**Records for processing**
▬▬▬▬▬▬

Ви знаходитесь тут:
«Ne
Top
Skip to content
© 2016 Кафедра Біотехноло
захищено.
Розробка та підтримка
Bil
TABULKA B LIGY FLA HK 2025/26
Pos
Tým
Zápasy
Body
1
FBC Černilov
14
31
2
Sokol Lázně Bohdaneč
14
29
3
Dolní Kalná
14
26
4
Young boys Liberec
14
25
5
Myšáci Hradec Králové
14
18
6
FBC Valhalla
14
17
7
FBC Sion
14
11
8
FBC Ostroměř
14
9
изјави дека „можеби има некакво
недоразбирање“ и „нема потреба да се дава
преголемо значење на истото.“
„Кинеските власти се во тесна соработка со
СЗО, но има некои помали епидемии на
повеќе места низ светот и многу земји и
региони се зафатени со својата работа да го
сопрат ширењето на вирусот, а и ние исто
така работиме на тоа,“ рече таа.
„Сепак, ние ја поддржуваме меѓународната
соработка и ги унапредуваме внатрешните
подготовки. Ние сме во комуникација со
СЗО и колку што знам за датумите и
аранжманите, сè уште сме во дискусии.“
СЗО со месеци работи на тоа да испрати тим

▬▬▬▬▬▬

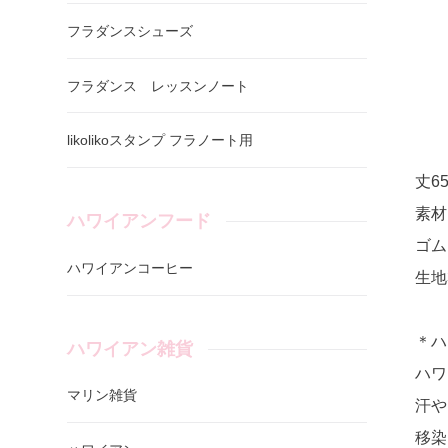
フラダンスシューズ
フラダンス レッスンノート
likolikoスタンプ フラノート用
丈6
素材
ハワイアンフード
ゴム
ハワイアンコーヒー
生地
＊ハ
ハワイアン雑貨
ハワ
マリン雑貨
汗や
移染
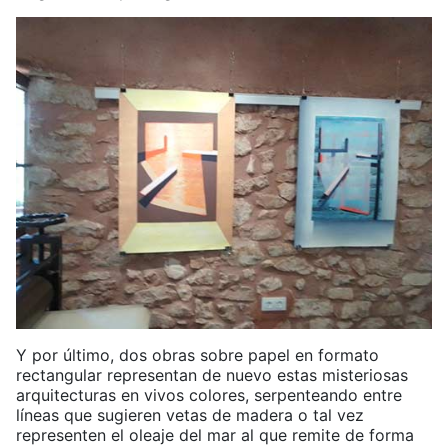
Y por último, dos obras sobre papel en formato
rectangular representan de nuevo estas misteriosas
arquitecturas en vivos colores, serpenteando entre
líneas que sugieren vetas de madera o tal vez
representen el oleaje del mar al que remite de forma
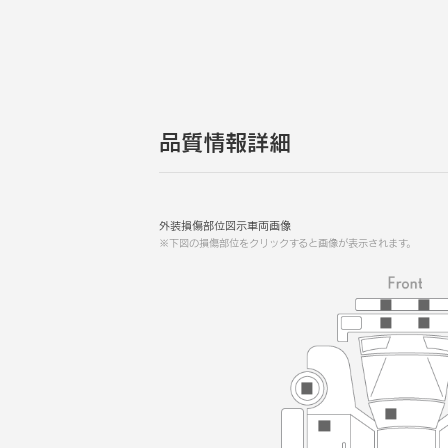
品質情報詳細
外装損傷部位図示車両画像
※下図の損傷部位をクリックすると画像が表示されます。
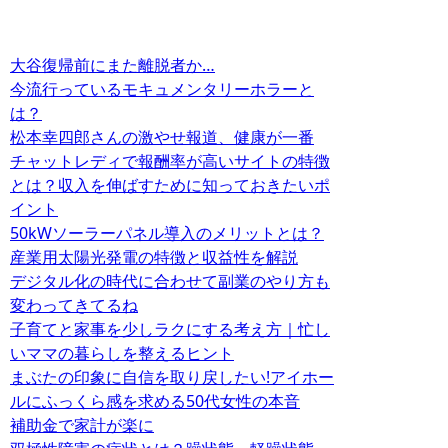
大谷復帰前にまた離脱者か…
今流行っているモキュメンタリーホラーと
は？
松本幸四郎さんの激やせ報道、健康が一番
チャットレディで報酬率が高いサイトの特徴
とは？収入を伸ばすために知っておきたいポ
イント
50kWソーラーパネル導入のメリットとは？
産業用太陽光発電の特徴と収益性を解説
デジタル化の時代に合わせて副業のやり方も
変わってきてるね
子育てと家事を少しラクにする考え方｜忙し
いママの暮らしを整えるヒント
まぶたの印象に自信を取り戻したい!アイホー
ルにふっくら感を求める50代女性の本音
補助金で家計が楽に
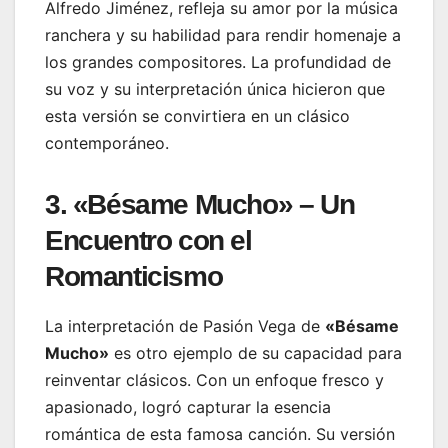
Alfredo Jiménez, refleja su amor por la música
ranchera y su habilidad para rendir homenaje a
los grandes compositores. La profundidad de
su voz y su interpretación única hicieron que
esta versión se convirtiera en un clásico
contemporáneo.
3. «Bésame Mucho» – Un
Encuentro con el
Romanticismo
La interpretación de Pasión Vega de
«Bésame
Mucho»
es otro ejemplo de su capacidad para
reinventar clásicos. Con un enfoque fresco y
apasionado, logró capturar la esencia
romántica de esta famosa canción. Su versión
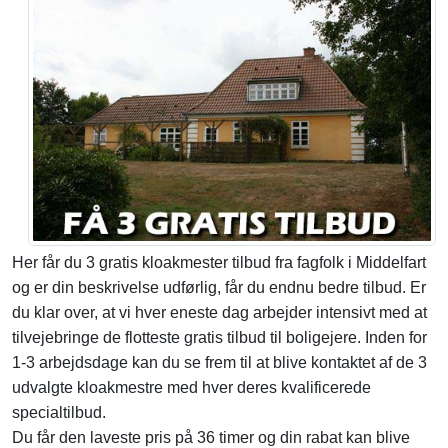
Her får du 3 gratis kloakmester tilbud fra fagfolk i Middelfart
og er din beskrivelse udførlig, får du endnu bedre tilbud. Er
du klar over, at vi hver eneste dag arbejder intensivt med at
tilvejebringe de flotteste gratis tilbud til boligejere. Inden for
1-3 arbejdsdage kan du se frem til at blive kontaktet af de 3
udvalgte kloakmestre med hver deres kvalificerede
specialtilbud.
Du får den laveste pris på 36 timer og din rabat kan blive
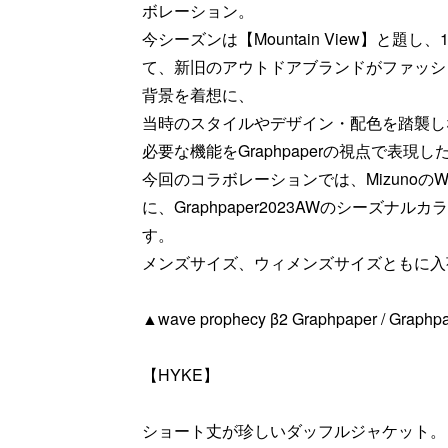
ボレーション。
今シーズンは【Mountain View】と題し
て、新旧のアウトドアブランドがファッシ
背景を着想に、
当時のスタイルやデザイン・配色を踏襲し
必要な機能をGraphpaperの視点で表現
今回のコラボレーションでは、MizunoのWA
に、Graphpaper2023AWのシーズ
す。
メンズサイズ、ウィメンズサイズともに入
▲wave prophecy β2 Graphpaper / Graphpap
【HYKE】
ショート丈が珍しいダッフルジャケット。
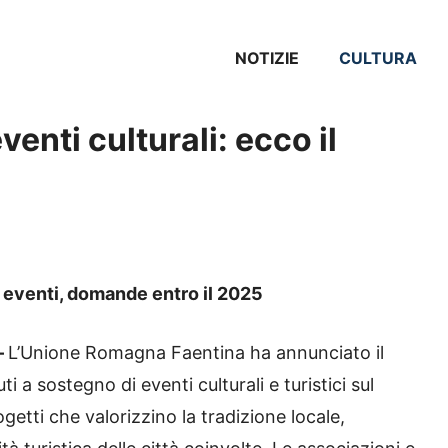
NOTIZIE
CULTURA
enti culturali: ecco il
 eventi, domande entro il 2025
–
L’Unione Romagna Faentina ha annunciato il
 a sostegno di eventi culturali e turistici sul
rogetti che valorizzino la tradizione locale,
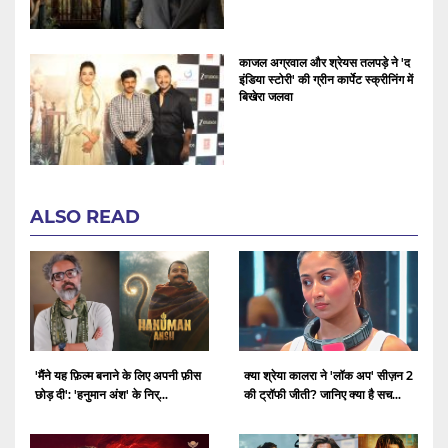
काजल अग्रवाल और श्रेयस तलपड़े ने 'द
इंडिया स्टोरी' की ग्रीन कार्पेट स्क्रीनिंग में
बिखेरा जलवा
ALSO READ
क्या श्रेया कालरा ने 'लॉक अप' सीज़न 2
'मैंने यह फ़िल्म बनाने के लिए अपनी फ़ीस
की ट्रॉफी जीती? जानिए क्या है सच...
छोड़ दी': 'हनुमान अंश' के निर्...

▬▬▬▬▬▬

**Brief**
After locating the line containing "eventi, domande entro il 2025" in the entries above, return it and every line after it exactly, ending at the line containing "छोड़ दी': 'हनुमान अंश' के निर्...", without pictures.

**Written answer**
 eventi, domande entro il 2025
–
L’Unione Romagna Faentina ha annunciato il
 a sostegno di eventi culturali e turistici sul
rogetti che valorizzino la tradizione locale,
काजल अग्रवाल और श्रेयस तलपड़े ने 'द
इंडिया स्टोरी' की ग्रीन कार्पेट स्क्रीनिंग में
बिखेरा जलवा
ALSO READ
क्या श्रेया कालरा ने 'लॉक अप' सीज़न 2
'मैंने यह फ़िल्म बनाने के लिए अपनी फ़ीस
की ट्रॉफी जीती? जानिए क्या है सच...
छोड़ दी': 'हनुमान अंश' के निर्...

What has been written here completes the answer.